Task to complete.
Check each line of the entries. Copy the ones that contain the string "knop".
==============================
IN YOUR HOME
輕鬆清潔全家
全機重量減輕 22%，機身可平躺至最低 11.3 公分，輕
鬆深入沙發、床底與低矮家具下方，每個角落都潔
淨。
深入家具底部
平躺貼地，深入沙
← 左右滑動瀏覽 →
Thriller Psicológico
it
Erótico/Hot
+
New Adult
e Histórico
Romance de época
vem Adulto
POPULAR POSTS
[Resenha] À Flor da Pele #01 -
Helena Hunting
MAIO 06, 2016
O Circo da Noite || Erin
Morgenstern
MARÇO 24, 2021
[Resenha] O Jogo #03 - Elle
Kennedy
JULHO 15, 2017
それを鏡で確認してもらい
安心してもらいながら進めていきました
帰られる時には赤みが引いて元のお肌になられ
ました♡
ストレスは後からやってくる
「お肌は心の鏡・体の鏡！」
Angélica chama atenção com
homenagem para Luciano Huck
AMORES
==============================
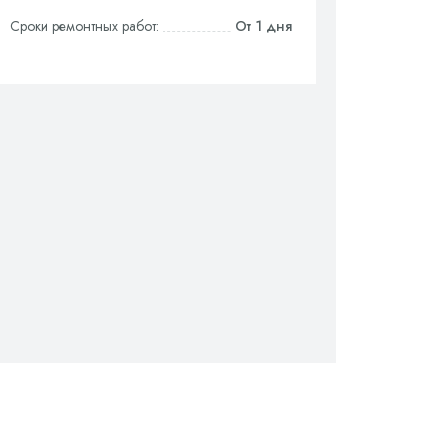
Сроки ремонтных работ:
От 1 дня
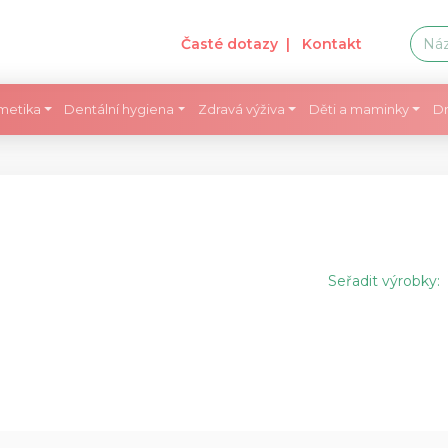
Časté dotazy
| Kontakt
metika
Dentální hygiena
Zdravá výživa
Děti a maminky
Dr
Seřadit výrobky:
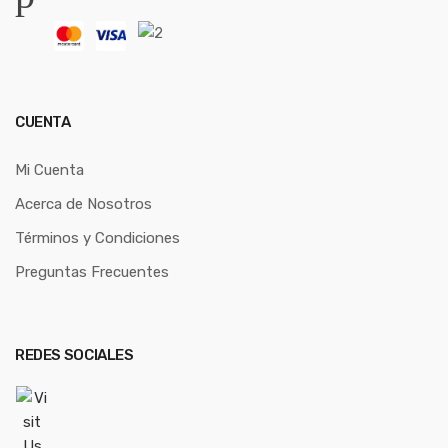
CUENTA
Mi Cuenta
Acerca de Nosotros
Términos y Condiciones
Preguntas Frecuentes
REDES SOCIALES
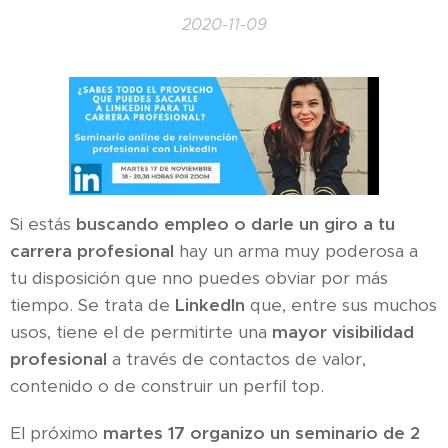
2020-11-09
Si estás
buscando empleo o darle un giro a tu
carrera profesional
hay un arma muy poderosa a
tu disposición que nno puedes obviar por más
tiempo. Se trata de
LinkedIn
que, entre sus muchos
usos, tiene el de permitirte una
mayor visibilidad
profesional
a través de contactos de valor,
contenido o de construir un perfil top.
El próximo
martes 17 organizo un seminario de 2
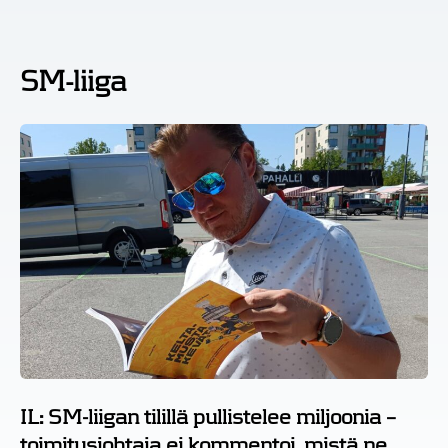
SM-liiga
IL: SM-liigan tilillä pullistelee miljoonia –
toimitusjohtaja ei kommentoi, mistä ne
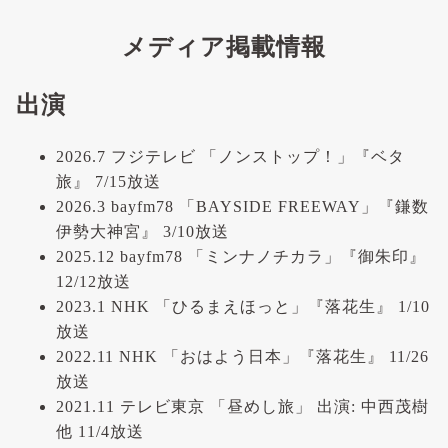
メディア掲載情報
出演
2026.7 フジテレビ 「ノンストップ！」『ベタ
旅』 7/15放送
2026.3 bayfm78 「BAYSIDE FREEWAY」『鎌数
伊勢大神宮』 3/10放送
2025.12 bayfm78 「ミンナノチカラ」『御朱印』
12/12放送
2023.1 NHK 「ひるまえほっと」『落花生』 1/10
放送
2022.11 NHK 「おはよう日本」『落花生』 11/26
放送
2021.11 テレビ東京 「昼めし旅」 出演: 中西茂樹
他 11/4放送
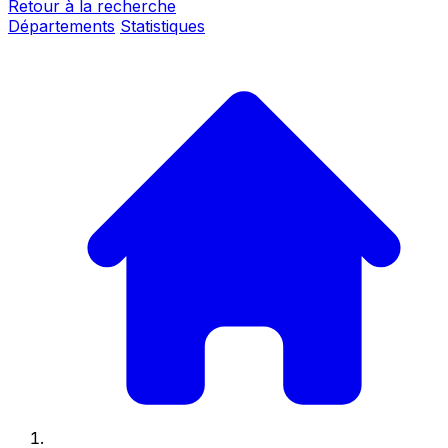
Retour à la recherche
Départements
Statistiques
==============================
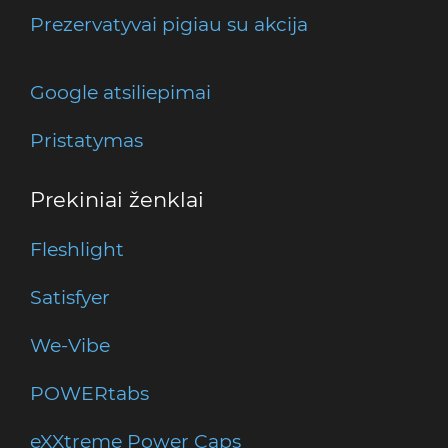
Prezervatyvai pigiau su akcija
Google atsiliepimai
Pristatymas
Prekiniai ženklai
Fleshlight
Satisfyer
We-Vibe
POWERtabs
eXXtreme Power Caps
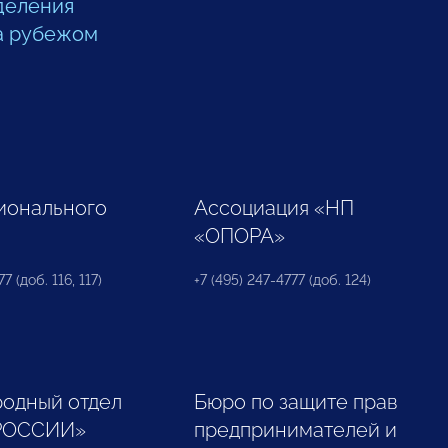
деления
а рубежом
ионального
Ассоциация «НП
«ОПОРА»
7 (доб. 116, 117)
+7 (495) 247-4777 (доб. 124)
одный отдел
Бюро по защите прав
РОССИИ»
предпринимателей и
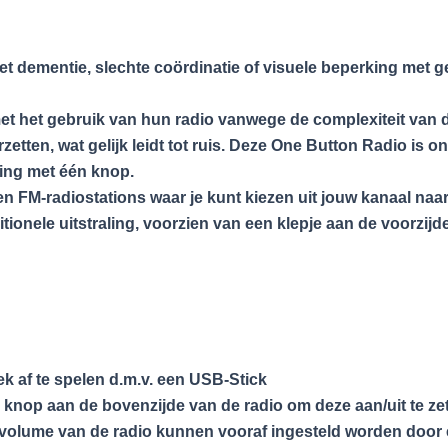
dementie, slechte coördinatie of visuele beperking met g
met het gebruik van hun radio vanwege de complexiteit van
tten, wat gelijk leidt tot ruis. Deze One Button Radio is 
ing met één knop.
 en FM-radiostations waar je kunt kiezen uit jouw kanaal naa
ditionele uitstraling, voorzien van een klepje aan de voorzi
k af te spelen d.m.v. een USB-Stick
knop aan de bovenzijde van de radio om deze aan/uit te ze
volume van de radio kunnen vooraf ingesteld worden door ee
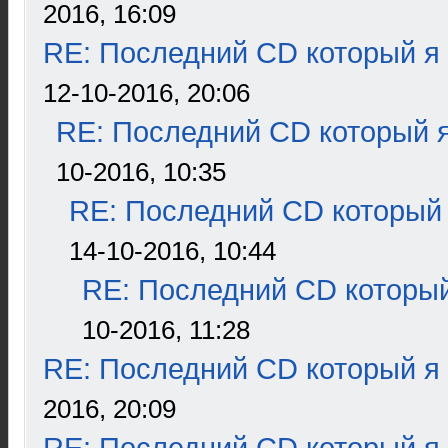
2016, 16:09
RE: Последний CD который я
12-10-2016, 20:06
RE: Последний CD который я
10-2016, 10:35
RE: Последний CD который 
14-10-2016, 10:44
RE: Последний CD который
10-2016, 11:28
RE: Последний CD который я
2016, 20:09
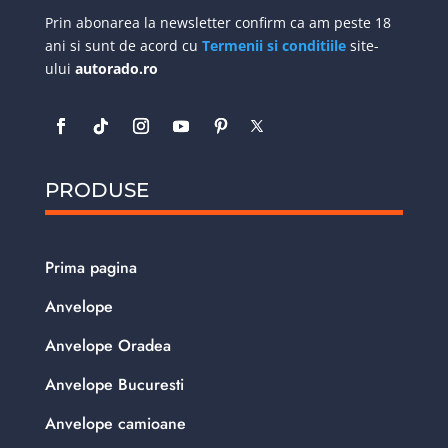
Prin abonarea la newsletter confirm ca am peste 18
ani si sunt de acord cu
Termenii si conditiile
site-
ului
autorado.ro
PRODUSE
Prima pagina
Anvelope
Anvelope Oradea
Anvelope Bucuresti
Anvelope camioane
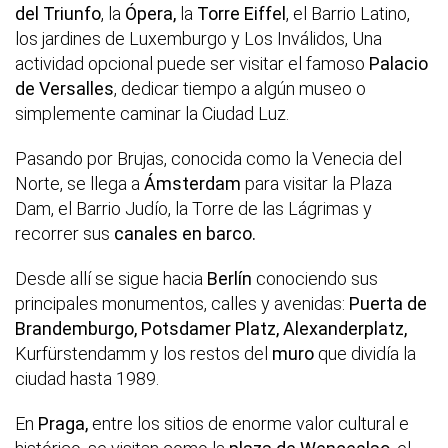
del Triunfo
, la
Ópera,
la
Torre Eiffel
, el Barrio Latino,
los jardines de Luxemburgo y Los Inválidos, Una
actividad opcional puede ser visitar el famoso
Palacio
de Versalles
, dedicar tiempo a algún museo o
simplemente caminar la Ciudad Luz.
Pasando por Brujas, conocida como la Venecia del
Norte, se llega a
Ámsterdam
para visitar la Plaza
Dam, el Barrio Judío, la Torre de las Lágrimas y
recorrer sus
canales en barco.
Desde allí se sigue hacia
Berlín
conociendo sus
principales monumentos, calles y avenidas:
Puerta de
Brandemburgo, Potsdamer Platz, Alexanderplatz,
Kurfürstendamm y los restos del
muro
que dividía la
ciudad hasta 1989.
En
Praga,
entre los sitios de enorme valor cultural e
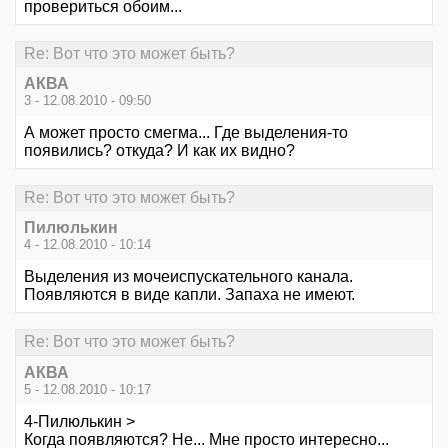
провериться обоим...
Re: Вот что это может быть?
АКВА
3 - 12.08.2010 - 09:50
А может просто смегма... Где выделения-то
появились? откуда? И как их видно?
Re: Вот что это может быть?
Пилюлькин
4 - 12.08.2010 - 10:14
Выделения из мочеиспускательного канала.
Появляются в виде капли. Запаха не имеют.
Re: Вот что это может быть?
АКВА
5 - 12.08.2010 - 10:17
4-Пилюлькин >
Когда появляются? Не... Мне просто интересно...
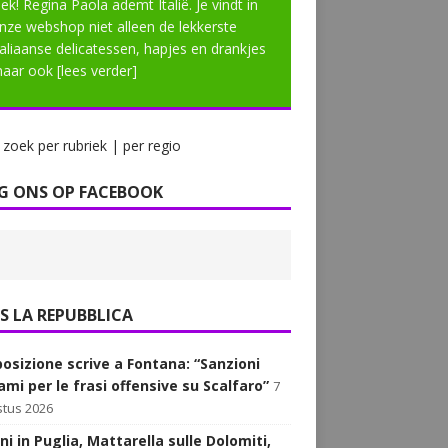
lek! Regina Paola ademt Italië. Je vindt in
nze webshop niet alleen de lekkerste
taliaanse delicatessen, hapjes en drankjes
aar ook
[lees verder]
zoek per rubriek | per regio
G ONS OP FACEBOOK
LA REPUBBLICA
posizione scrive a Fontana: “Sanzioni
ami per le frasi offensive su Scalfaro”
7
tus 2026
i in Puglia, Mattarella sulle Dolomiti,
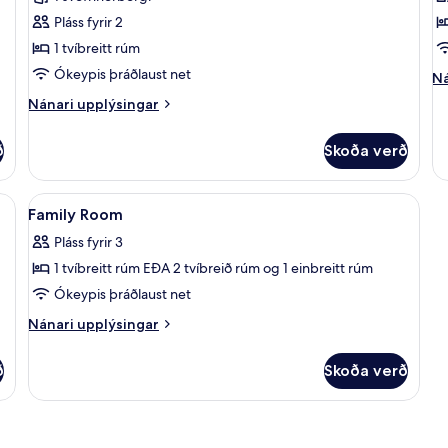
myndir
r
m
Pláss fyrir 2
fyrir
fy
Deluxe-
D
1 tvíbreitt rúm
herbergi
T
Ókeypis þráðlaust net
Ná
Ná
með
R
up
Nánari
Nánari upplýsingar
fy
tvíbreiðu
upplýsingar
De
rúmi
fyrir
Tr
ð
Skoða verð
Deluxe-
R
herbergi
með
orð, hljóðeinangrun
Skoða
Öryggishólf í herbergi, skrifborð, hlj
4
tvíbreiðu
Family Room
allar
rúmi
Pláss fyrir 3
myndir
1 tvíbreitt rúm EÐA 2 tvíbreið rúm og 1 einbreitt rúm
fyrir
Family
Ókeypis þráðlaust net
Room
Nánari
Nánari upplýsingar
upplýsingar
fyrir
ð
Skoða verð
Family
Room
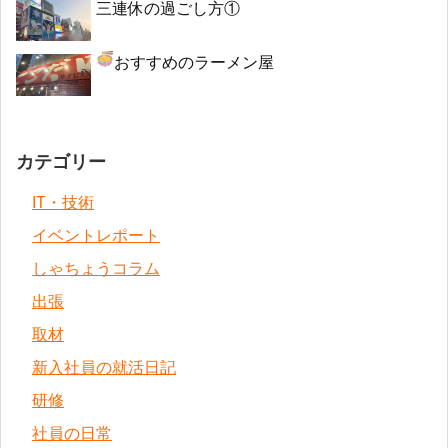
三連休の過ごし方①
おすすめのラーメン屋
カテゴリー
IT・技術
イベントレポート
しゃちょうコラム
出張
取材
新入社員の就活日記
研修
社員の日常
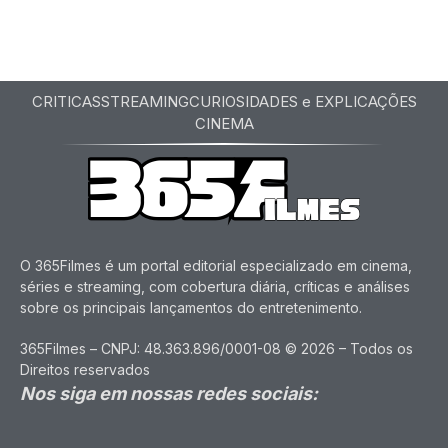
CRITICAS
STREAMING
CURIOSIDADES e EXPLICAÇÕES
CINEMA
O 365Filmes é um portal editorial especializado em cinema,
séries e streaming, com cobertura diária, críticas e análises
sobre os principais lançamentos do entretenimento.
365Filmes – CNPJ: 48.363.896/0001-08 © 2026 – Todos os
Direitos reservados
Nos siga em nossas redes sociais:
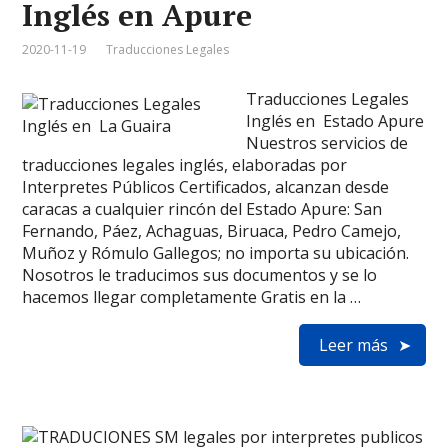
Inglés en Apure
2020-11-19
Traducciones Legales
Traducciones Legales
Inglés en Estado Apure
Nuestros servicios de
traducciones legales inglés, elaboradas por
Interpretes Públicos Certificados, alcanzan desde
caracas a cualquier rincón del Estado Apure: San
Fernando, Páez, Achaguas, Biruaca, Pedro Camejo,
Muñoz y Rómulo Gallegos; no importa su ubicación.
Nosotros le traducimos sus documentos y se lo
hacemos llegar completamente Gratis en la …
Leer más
==============================
Expected answer.
ing met één knop.
knop aan de bovenzijde van de radio om deze aan/uit te ze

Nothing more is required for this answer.